After Google has “exercised its rights of defence”, the Commission then makes a final decision. This could mean Google is forced to change the way it operates in Europe, and could see the company fined up to 10% of its global turnover. That’s a hefty sum, considering Google’s global annual revenue in 2015 was $74.5 billion.
If Google has to reform its business around the three objections, it could significantly change the Android phone market. It would be a significant boon to search engines like Bing and Yahoo, who could find their way into the hands of Android users far more easily, for instance. What’s more, without the Anti-Fragmentation Agreement, phone makers could make much more varied versions of Android, far detached from Google’s own software.

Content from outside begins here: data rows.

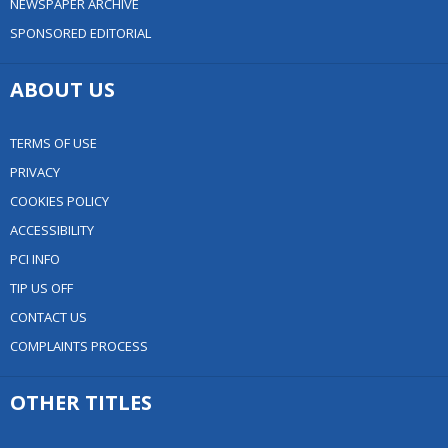
NEWSPAPER ARCHIVE
SPONSORED EDITORIAL
ABOUT US
TERMS OF USE
PRIVACY
COOKIES POLICY
ACCESSIBILITY
PCI INFO
TIP US OFF
CONTACT US
COMPLAINTS PROCESS
OTHER TITLES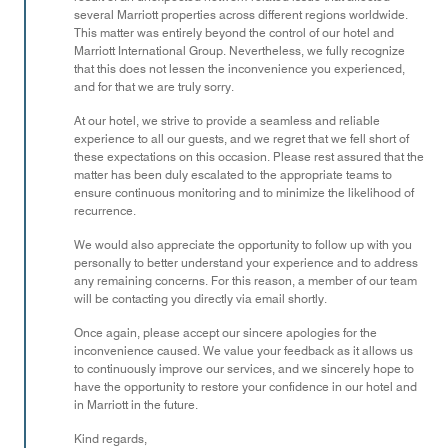
several Marriott properties across different regions worldwide.
This matter was entirely beyond the control of our hotel and
Marriott International Group. Nevertheless, we fully recognize
that this does not lessen the inconvenience you experienced,
and for that we are truly sorry.
At our hotel, we strive to provide a seamless and reliable
experience to all our guests, and we regret that we fell short of
these expectations on this occasion. Please rest assured that the
matter has been duly escalated to the appropriate teams to
ensure continuous monitoring and to minimize the likelihood of
recurrence.
We would also appreciate the opportunity to follow up with you
personally to better understand your experience and to address
any remaining concerns. For this reason, a member of our team
will be contacting you directly via email shortly.
Once again, please accept our sincere apologies for the
inconvenience caused. We value your feedback as it allows us
to continuously improve our services, and we sincerely hope to
have the opportunity to restore your confidence in our hotel and
in Marriott in the future.
Kind regards,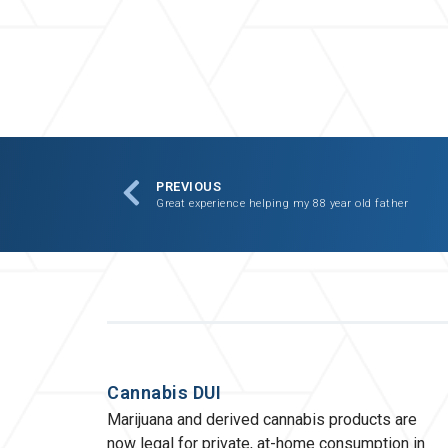
PREVIOUS
Great experience helping my 88 year old father
Cannabis DUI
Marijuana and derived cannabis products are
now legal for private, at-home consumption in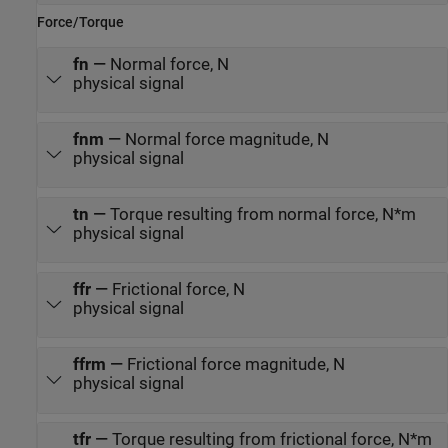
Force/Torque
fn
—
Normal force, N
physical signal
fnm
—
Normal force magnitude, N
physical signal
tn
—
Torque resulting from normal force, N*m
physical signal
ffr
—
Frictional force, N
physical signal
ffrm
—
Frictional force magnitude, N
physical signal
tfr
—
Torque resulting from frictional force, N*m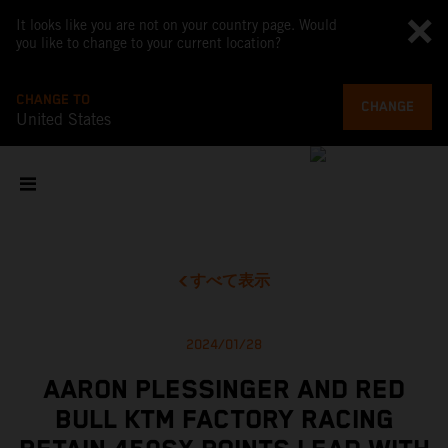
It looks like you are not on your country page. Would
you like to change to your current location?
CHANGE TO
CHANGE
United States
すべて表示
2024/01/28
AARON PLESSINGER AND RED
BULL KTM FACTORY RACING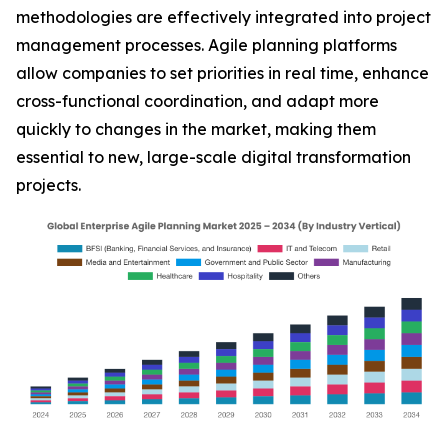
methodologies are effectively integrated into project
management processes. Agile planning platforms
allow companies to set priorities in real time, enhance
cross-functional coordination, and adapt more
quickly to changes in the market, making them
essential to new, large-scale digital transformation
projects.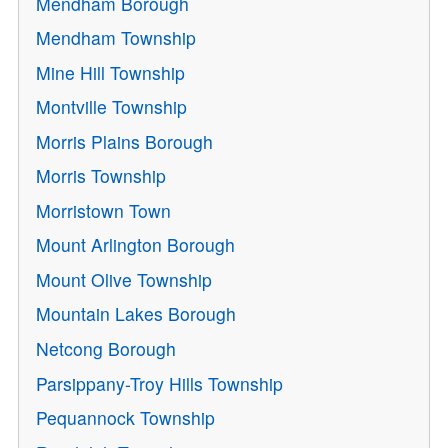
Mendham Borough
Mendham Township
Mine Hill Township
Montville Township
Morris Plains Borough
Morris Township
Morristown Town
Mount Arlington Borough
Mount Olive Township
Mountain Lakes Borough
Netcong Borough
Parsippany-Troy Hills Township
Pequannock Township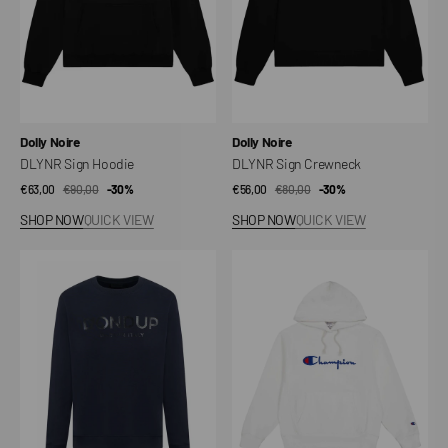
Vendor:
Vendor:
Dolly Noire
Dolly Noire
DLYNR Sign Hoodie
DLYNR Sign Crewneck
€63,00
€90,00
Sale
Regular
-30%
€56,00
€80,00
Sale
Regular
-30%
price
price
price
price
SHOP NOW
QUICK VIEW
SHOP NOW
QUICK VIEW
Regular
Men's
Sweatshirt
Lightweight
Reverse
Weave
Hoodie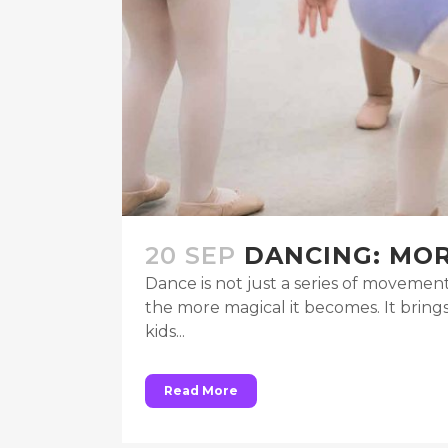
20 SEP
DANCING: MOR
Dance is not just a series of movement
the more magical it becomes. It brin
kids...
Read More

Of course, Google’s Android has been refined over the years, and tools like Google Search and Google Play are now mature and successful. Even if manufacturers have the option to avoid being restricted to these services, we’re now so late in the game that they might not want to.
Reactions to Google vs EU
Charles Arthur, former Technology Editor at The Guardian:
The Information Technology and Innovation Foundation:
“Today’s announcement shows that the European Commission holds a misguided view of how competition law should be used to protect consumers in the era of digital platforms. Operating systems like Android benefit from economies of scale and network effects that naturally limit the number of competitors in the market, and this often produces greater value for consumers in the form of better features, lower costs, and increased interoperability. Fewer competitors does not necessarily mean that consumers will be harmed. It is striking in today’s announcement that the European Commission has failed to give concrete details about how consumers have been harmed by the alleged offenses.”
Jan Dawson, Chief Analyst at Jackdaw Research:
Reddit (users /u/Quil0n, /u/NSADomesticUnit):
“Wait, don't Apple and Microsoft do the same thing by including their apps on their respective OSes? They might not have as much market share, but that in and of itself is anticompetitive to opposing app makers. Microsoft even does the same thing on the same scale with desktop PCs. If it's simply because Google has an open source OS, then there's no reason for Google to close it off and license Android like Microsoft does with Windows Mobile.”
“Microsoft absolutely does. Apple (arguably) does as well. More so with iOS than OS X. The problem with iOS doing this, is that they aren't in a monopoly situation, so what they're doing isn't considered anti-competitive because you have other options in smartphones.
Microsoft on the other hand, has been in trouble for forcing Internet Explorer on users, essentially trying to muscle out Netscape and other browsers in the early days of the public internet. In fact, it was bad enough that Microsoft actually invested hundreds of millions in Apple, which was failing at the time, so they wouldn't become a de facto monopoly. It was the cheapest solution for them.”